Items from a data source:
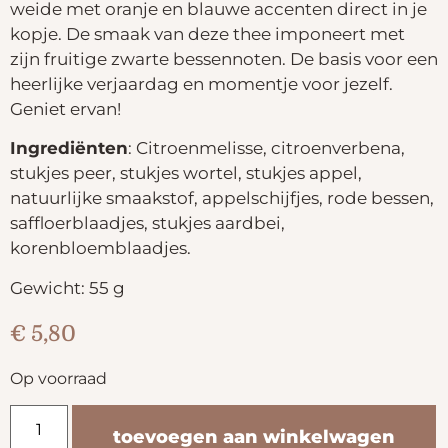
weide met oranje en blauwe accenten direct in je
kopje. De smaak van deze thee imponeert met
zijn fruitige zwarte bessennoten. De basis voor een
heerlijke verjaardag en momentje voor jezelf.
Geniet ervan!
Ingrediënten
: Citroenmelisse, citroenverbena,
stukjes peer, stukjes wortel, stukjes appel,
natuurlijke smaakstof, appelschijfjes, rode bessen,
saffloerblaadjes, stukjes aardbei,
korenbloemblaadjes.
Gewicht: 55 g
€
5,80
Op voorraad
toevoegen aan winkelwagen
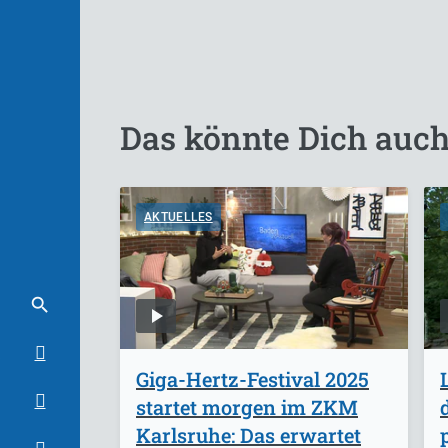
Das könnte Dich auch
AKTUELLES
Giga-Hertz-Festival 2025
startet morgen im ZKM
Karlsruhe: Das erwartet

### Exercise instructions:
With the images left out, set down each record exactly as it appears.

### Finished task:
weide met oranje en blauwe accenten direct in je
kopje. De smaak van deze thee imponeert met
zijn fruitige zwarte bessennoten. De basis voor een
heerlijke verjaardag en momentje voor jezelf.
Geniet ervan!
Ingrediënten
: Citroenmelisse, citroenverbena,
stukjes peer, stukjes wortel, stukjes appel,
natuurlijke smaakstof, appelschijfjes, rode bessen,
saffloerblaadjes, stukjes aardbei,
korenbloemblaadjes.
Gewicht: 55 g
€
5,80
Op voorraad
toevoegen aan winkelwagen
Das könnte Dich auch
AKTUELLES
Giga-Hertz-Festival 2025
startet morgen im ZKM
Karlsruhe: Das erwartet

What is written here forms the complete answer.